Enviada em 15/03/2021

Segundo a filósofa Hanna Arendt, “a pluralidade é a lei da Terra.” No entanto, essa visão ainda não é bem aceita no Brasil e no mundo, tendo em vista a discriminação e a violência física e mental sofrida, meramente, por conta da orientação sexual e/ou comportamento social de parcela da população, como por exemplo os transexuais e os travestis, os quais, sob julgamento alheio, não se enquadram em um esteriótipo considerado como normal pela sociedade. Sob esse viés, verifica-se a persistência do problema da transfobia no país, em virtude da ineficiência legislativa e de uma lacuna educacional.

Em primeiro plano, destaca-se a insuficiência das leis como uma causa latente da questão. Embora já exista a legislação que veda o comportamento discriminatório e que garante o reconhecimento legal da identidade de gênero e o uso do nome social para qualquer fim administrativo, essa parcela da população nem sempre consegue fazer valer seus direitos por sofrerem constantemente opressão, inibindo assim a prevalência dessa prerrogativa por conta de brechas no cumprimentos da lei ou pela ineficiência da justica brasileira.
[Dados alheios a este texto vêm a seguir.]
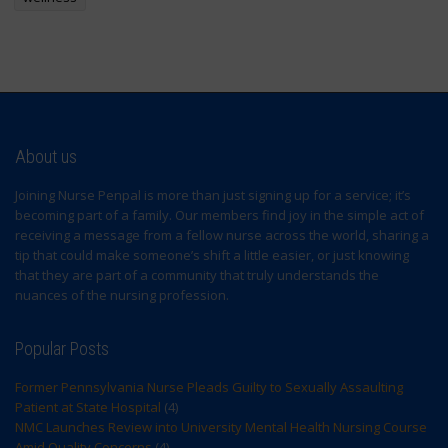
About us
Joining Nurse Penpal is more than just signing up for a service; it’s
becoming part of a family. Our members find joy in the simple act of
receiving a message from a fellow nurse across the world, sharing a
tip that could make someone’s shift a little easier, or just knowing
that they are part of a community that truly understands the
nuances of the nursing profession.
Popular Posts
Former Pennsylvania Nurse Pleads Guilty to Sexually Assaulting
Patient at State Hospital
(4)
NMC Launches Review into University Mental Health Nursing Course
Amid Quality Concerns
(4)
A filósofa Hanna Arendt já dizia que “a essência dos Diretos Humanos é o direito e ter direitos”, ou seja, o Estado e a justiça têm o dever de garantir que a população usufrua dos seus direitos.

Ademais, nesse contexto, é preciso atentar para uma lacuna educacional como um outro fator do problema, uma vez que existe baixa ou nenhuma abordagem do tema nas escolas, incentivando, mesmo que indiretamente, a marginalização de pessoas transexuais e travestis. Em analogia a isso, segundo a escritora Clarice Lispector “não basta existir, é preciso pertencer”, é preciso se fazer notar, incluir esses indivíduos no pleno convívio social e ressaltar a importância da representitividade.

Portanto, é indubitável a necessidade de intervenção para mitigar as causa e consequências dessa grave questão. O Poder Legislativo deve criar leis mais incisivas contra a intolerância e a violência sofrida pelas vítimas, através de penas rígidas e inafiançáveis, a fim de coibir o desrespeito das mesmas. Já a escola, deve criar debates sobre a importância do uso e da aceitação do nome social da pessoa trans e sua autoafirmação perante a sociedade, além de fomentar e colocar em prática projetos de inclusão desses alunos no âmbito escolar, contando com a participação de personalidades transexuais, como forma de representatividade para esse jovens. Dessa forma, espera-se alcançar uma mudança de mentalidade acerca do assunto e confirmar de maneira harmoniosa o que Arendt afirmou.